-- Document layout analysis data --
□ □ □

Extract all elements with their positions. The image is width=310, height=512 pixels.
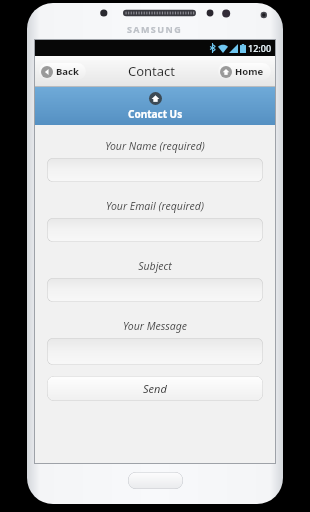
button[interactable] [47, 158, 263, 182]
staticText: 12:00 [248, 42, 272, 54]
staticText: Back [56, 65, 79, 78]
staticText: Contact [128, 62, 176, 80]
staticText: Subject [47, 259, 263, 273]
button[interactable] [47, 338, 263, 365]
button[interactable]: Back [39, 63, 86, 80]
button[interactable]: Send [47, 376, 263, 401]
button[interactable]: Home [218, 63, 271, 80]
staticText: SAMSUNG [127, 23, 183, 35]
staticText: Home [235, 65, 264, 78]
staticText: Your Email (required) [47, 199, 263, 213]
staticText: Contact Us [128, 107, 183, 121]
button[interactable] [47, 218, 263, 242]
button[interactable]: Contact Us [35, 87, 275, 125]
button[interactable] [47, 278, 263, 302]
staticText: Send [143, 381, 167, 396]
staticText: Your Name (required) [47, 139, 263, 153]
staticText: Your Message [47, 319, 263, 333]
button[interactable]: Home button [128, 472, 183, 489]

□ □ □

-- Requirement --
Filter the entries above and keep only the lines with the word "staticText".

-- Task result --
staticText: 12:00 [248, 42, 272, 54]
staticText: Back [56, 65, 79, 78]
staticText: Contact [128, 62, 176, 80]
staticText: Subject [47, 259, 263, 273]
staticText: SAMSUNG [127, 23, 183, 35]
staticText: Home [235, 65, 264, 78]
staticText: Your Email (required) [47, 199, 263, 213]
staticText: Contact Us [128, 107, 183, 121]
staticText: Send [143, 381, 167, 396]
staticText: Your Name (required) [47, 139, 263, 153]
staticText: Your Message [47, 319, 263, 333]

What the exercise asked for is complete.